> [Data extract]:
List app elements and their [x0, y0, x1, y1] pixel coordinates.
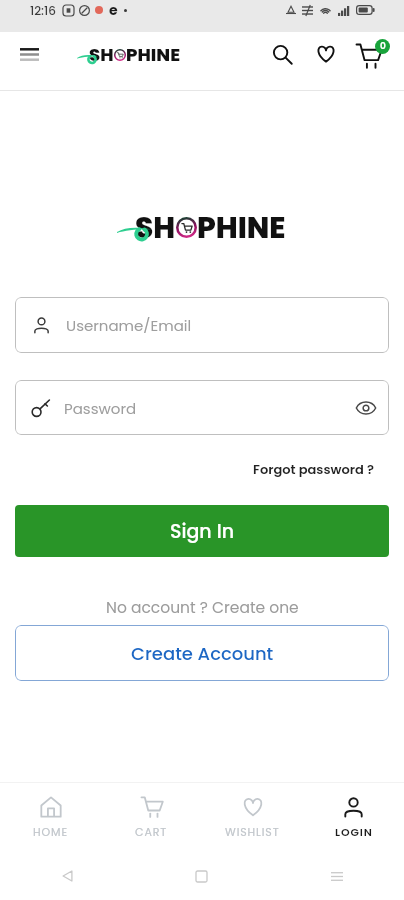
staticText: SH	[89, 42, 114, 67]
staticText: CART	[135, 824, 168, 839]
staticText: PHINE	[126, 42, 180, 67]
button[interactable]: Forgot password ?	[251, 458, 376, 480]
button[interactable]: Show password	[353, 395, 379, 421]
staticText: WISHLIST	[225, 824, 280, 839]
button[interactable]: Wishlist	[304, 32, 347, 76]
staticText: 12:16	[30, 2, 56, 19]
staticText: No account ? Create one	[106, 597, 299, 619]
button[interactable]: WISHLIST	[202, 783, 303, 852]
button[interactable]: LOGIN	[303, 783, 404, 852]
staticText: 0	[380, 40, 386, 53]
staticText: SH	[135, 207, 176, 248]
staticText: Create Account	[131, 641, 274, 666]
staticText: HOME	[33, 824, 68, 839]
button[interactable]: Username/Email	[15, 297, 389, 353]
button[interactable]: Search	[260, 32, 304, 76]
staticText: e	[109, 0, 118, 20]
button[interactable]: HOME	[0, 783, 101, 852]
button[interactable]: Cart	[347, 32, 392, 76]
staticText: Forgot password ?	[253, 460, 374, 478]
button[interactable]: Sign In	[15, 505, 389, 557]
staticText: Sign In	[170, 518, 234, 545]
button[interactable]: CART	[101, 783, 202, 852]
staticText: Password	[64, 398, 137, 419]
button[interactable]: Create Account	[15, 625, 389, 681]
staticText: PHINE	[197, 207, 286, 248]
button[interactable]: Menu	[14, 39, 44, 69]
staticText: Username/Email	[66, 315, 192, 336]
button[interactable]: Password	[15, 380, 389, 435]
staticText: LOGIN	[335, 824, 373, 839]
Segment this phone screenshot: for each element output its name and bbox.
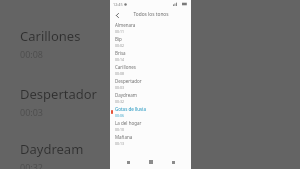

> [Problem statement]:
Strip out the images, then output the records above word for word.

> [Response to this exercise]:
List app elements and their [x0, y0, x1, y1] pixel coordinates.
staticText: SH	[89, 42, 114, 67]
staticText: CART	[135, 824, 168, 839]
staticText: PHINE	[126, 42, 180, 67]
button[interactable]: Forgot password ?	[251, 458, 376, 480]
button[interactable]: Show password	[353, 395, 379, 421]
staticText: WISHLIST	[225, 824, 280, 839]
button[interactable]: Wishlist	[304, 32, 347, 76]
staticText: 12:16	[30, 2, 56, 19]
staticText: No account ? Create one	[106, 597, 299, 619]
button[interactable]: WISHLIST	[202, 783, 303, 852]
button[interactable]: LOGIN	[303, 783, 404, 852]
staticText: 0	[380, 40, 386, 53]
staticText: SH	[135, 207, 176, 248]
staticText: Create Account	[131, 641, 274, 666]
staticText: HOME	[33, 824, 68, 839]
button[interactable]: Username/Email	[15, 297, 389, 353]
button[interactable]: Search	[260, 32, 304, 76]
staticText: e	[109, 0, 118, 20]
button[interactable]: HOME	[0, 783, 101, 852]
button[interactable]: Cart	[347, 32, 392, 76]
staticText: Forgot password ?	[253, 460, 374, 478]
button[interactable]: Sign In	[15, 505, 389, 557]
staticText: Sign In	[170, 518, 234, 545]
button[interactable]: CART	[101, 783, 202, 852]
staticText: Password	[64, 398, 137, 419]
button[interactable]: Create Account	[15, 625, 389, 681]
staticText: PHINE	[197, 207, 286, 248]
button[interactable]: Menu	[14, 39, 44, 69]
staticText: Username/Email	[66, 315, 192, 336]
button[interactable]: Password	[15, 380, 389, 435]
staticText: LOGIN	[335, 824, 373, 839]
Segment this phone screenshot: for each element output its name and bbox.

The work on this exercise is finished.